I'd like to highlight the Introduction of nmcp.pdf which explains in a very compressed form how it works which encompass all the magic.
"The lossless data compressor employs the traditional predictive approach: at each time t, the encoder uses the neural network model to compute the probability vector p of the next symbol values t knowing all the preceding symbols s0 up to st−1. The actual symbol value st is encoded using an arithmetic encoder with approximately −log2 ( pst ) bits. Then the model is updated knowing the symbol st. The decoder works symmetrically so there is no need to transmit the model parameters. It implies both encoder and decoder update their model identically.
When no preprocessing is done, st represents the byte at position t. Hence there are Ns= 256 different symbol values from 0 to Ns−1."
For those usually familiar with Huffman coding this is using an Arithmetic coding https://en.wikipedia.org/wiki/Arithmetic_coding
It allows adaptive coding (i.e. changing the probabilities of symbols dynamically). Here these probabilities are modelled dynamically using a neural network.
The magic is that the neural network parameters are defined implicitly : You don't need to transmit the neural network parameters, therefore you can use as big as you want neural network.
During the decoding the from scratch network is continuously trained using the freshly decoded data, in the same way that it was during the encoding. The more data you compress, the more you train the internal neural network parameters, and the better the prediction for next character gets.
You decode 20 bytes, you update the model with this new data, you decode 20 new bytes with the new model, you update the model,... , every 1000000 bytes you can even update your model multiple times using all currently available data to make the network converge faster.
Of course this only works if everything is exactly deterministic, which Fabrice Bellard took great effort in guaranteeing, which is no small engineering feat.
I was just working on a similar project and didn't think you could do decode without sending weights, amazing!
The concept is rather intriguing in terms of having a compression algorithm that evolves towards an ideal optimization asymptote. I, for one, would be annoyed at the thought that the compression of an identical artifact might result in a different compression size output as it would seed doubt as to whether they actually had the same input.
As long as the initial state of the network is fixed, the compressed output will be identical every time.
What is the probability that there are no collisions by the encoder?
100%.
What do you mean by collisions?
As described, arithmetic coding does a 1:1 mapping of input-output, while NN deterministically generates probability distribution for the arithmetic coding. Conceptually, it would work with any deterministic / reproducible function, even a PRF or a running hash, though the point of NN is to give good distribution estimates for interesting inputs, thus short output from the arithmetic encoder.

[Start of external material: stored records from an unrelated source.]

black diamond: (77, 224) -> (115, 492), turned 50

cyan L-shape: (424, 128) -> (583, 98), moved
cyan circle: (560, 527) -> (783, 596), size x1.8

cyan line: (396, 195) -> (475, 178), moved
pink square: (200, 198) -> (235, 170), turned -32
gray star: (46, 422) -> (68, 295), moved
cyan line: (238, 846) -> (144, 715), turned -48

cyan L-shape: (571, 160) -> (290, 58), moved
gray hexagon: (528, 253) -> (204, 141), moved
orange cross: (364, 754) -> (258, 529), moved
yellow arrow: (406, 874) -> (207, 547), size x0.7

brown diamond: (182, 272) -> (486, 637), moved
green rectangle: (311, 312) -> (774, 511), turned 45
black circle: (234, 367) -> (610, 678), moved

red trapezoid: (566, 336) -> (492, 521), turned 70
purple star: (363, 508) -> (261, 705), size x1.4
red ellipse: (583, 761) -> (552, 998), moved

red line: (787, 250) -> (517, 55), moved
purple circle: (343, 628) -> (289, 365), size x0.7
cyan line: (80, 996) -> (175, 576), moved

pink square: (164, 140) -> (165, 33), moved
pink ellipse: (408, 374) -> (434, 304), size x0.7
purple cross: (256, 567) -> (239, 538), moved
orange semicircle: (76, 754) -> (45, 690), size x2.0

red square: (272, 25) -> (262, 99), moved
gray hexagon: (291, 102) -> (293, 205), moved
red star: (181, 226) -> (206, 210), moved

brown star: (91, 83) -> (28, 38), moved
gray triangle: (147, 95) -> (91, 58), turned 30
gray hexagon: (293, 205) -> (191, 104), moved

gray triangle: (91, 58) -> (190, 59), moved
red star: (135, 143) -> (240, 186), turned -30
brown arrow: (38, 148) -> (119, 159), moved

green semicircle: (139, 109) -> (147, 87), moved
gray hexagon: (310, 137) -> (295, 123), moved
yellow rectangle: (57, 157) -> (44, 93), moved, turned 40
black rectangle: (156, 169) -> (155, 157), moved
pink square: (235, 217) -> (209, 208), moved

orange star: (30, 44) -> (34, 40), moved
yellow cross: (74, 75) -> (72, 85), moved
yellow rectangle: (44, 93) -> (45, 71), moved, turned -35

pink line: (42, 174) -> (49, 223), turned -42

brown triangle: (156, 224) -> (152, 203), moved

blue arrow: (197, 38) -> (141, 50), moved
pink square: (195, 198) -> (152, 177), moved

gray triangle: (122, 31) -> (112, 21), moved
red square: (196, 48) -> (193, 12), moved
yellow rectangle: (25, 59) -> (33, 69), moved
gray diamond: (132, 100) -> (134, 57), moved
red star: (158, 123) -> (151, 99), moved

Presumably, there are some limited choices during coding, which then need to be encoded as well.
Is the model actually trained (=updating the weights instead of just the state) during en/decoding?
Yes that's the trick, the model is trained both in the encoding and the decoding from the data that is encoded/decoded, continuously as data flows, from the same scratch in both cases and then trained with exactly the same data (the raw data).
Because of training is deterministic and the same data is presented during encoding and decoding, the weights of encoder and decoder are always kept in sync, such that the network used when encoding the nth byte is exactly the same as the network used when decoding the nth byte.
The weights of the network are the internal state.